== Provided data ==
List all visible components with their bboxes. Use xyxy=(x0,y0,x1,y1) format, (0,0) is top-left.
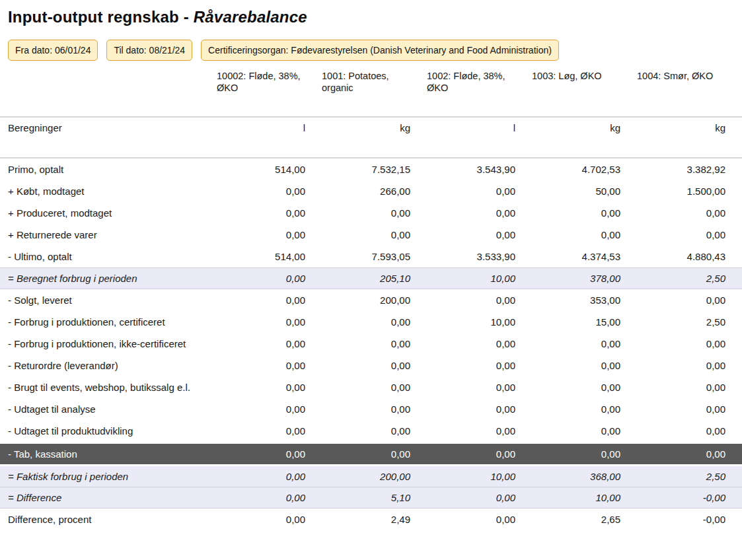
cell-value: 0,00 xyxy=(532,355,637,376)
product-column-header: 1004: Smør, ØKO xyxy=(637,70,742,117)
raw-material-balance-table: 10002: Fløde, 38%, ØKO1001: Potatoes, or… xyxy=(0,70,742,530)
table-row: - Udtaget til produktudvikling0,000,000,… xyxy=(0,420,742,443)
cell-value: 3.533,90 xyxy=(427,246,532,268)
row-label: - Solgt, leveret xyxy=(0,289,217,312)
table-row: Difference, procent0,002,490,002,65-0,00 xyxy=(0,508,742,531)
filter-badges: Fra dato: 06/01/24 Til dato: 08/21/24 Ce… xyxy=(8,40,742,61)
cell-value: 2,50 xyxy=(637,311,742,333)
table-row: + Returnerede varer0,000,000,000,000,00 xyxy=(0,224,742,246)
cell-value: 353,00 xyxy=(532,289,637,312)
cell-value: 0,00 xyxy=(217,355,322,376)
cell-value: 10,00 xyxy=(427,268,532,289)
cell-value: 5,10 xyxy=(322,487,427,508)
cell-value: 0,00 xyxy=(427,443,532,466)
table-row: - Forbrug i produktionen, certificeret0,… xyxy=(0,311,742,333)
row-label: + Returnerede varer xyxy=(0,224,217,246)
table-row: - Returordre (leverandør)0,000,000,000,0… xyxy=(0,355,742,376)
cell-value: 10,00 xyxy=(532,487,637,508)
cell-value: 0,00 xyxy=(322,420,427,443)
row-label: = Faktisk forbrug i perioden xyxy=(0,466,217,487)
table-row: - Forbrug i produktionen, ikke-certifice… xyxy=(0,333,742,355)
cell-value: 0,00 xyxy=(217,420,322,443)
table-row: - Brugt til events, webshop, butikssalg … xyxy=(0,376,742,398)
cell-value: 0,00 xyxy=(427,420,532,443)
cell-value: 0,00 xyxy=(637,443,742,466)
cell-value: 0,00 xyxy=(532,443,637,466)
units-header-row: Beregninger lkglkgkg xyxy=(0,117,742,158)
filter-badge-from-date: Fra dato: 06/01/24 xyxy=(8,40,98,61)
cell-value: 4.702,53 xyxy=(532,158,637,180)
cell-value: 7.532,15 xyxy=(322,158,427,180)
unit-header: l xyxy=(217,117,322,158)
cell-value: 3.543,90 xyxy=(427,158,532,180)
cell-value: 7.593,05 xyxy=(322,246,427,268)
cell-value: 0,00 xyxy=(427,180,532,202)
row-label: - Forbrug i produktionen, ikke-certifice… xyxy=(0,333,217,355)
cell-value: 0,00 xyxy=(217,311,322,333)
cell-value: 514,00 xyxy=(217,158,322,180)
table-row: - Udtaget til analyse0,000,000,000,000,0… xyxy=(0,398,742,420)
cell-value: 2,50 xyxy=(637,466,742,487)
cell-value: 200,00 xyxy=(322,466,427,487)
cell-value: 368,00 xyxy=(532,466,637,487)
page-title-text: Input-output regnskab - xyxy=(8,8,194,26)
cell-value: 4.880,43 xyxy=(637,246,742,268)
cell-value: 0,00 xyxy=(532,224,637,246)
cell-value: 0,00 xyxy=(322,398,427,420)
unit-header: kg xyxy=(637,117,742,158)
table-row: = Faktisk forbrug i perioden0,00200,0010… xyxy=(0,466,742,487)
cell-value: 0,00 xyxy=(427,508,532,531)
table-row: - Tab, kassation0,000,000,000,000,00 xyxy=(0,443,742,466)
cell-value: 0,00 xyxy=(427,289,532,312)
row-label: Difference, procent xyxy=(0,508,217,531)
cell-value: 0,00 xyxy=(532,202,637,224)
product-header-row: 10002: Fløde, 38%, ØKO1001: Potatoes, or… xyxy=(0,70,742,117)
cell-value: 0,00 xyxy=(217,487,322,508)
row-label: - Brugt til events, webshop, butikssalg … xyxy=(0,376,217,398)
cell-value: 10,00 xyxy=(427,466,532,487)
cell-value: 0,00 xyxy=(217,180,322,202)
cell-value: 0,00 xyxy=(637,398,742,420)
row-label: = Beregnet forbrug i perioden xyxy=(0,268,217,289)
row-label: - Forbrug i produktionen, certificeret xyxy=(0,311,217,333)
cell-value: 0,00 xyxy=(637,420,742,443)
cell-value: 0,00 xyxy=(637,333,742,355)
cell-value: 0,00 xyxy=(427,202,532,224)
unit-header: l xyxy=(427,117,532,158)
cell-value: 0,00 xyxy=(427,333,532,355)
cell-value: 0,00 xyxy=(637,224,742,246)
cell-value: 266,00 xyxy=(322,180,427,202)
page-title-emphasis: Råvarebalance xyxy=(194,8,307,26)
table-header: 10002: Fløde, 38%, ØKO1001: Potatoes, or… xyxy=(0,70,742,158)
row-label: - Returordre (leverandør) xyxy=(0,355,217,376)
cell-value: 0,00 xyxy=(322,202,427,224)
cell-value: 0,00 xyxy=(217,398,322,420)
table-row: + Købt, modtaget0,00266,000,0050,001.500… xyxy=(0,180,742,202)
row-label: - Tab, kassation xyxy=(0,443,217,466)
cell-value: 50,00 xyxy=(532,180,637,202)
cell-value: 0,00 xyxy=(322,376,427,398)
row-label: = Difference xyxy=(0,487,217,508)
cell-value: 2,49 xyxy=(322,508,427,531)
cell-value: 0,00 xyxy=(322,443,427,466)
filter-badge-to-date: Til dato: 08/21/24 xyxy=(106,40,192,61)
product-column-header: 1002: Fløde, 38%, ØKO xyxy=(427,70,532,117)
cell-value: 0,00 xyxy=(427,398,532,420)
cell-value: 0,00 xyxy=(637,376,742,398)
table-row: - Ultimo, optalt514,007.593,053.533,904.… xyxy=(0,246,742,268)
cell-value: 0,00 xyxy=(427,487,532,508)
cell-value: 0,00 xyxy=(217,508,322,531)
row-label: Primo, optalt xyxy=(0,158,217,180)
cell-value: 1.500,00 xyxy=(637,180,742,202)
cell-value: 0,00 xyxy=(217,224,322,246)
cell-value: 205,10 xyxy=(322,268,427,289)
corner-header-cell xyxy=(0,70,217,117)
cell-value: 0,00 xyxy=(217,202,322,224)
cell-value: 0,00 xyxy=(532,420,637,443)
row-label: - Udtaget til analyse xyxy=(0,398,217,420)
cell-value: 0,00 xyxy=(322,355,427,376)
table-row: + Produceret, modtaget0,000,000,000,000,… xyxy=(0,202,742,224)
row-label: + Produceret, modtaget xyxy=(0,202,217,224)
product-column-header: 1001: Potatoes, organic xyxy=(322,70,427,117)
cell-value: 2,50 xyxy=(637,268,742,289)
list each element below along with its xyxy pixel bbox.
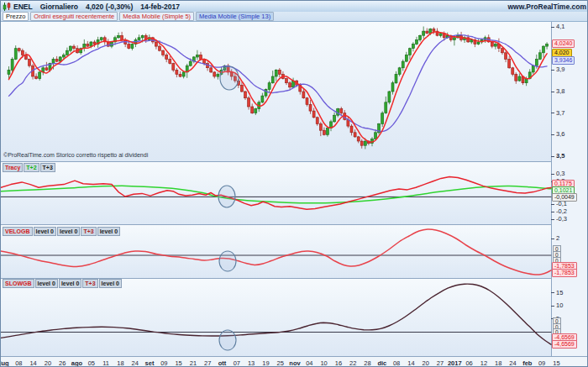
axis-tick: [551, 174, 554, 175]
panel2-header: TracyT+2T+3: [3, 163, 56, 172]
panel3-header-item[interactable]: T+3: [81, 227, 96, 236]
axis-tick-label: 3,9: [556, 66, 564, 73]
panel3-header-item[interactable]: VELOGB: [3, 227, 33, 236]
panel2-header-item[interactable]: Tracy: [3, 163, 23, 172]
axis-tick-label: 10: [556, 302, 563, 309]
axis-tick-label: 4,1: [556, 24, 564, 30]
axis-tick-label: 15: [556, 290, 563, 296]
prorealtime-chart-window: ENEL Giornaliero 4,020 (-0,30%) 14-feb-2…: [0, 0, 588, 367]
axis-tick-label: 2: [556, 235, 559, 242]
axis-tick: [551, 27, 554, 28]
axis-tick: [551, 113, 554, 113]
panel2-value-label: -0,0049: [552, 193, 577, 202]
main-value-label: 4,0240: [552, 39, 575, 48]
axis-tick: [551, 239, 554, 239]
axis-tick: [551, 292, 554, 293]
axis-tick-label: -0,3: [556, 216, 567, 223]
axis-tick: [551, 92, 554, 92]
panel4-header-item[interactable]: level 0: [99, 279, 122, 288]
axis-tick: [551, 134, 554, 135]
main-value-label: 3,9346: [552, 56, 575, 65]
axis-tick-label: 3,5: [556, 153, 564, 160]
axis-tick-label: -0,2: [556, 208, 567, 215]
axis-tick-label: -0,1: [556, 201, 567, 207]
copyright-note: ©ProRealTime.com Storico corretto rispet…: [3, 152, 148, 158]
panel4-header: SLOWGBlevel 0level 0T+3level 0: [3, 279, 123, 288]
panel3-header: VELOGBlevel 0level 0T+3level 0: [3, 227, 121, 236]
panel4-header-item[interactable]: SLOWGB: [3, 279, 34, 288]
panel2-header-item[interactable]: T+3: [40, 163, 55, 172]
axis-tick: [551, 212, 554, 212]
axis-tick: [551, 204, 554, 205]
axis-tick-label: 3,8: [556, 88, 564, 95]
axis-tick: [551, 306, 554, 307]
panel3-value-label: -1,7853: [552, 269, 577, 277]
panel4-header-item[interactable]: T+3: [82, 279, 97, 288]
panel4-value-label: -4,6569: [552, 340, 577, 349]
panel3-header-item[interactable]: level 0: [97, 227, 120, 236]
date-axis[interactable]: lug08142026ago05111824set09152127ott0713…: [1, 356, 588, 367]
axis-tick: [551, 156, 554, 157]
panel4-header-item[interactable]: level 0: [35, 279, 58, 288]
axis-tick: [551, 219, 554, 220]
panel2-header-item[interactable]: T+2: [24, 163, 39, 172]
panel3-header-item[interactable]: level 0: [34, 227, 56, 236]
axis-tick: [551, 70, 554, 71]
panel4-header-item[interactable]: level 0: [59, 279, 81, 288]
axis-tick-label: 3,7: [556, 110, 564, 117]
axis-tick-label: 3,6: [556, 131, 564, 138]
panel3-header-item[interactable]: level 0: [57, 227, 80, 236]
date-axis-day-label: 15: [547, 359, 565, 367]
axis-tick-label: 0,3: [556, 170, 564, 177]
===
◆ Directions ◆
Return only the number of lines above in which the string "leverandør" occurs.

◆ Result of the task ◆
2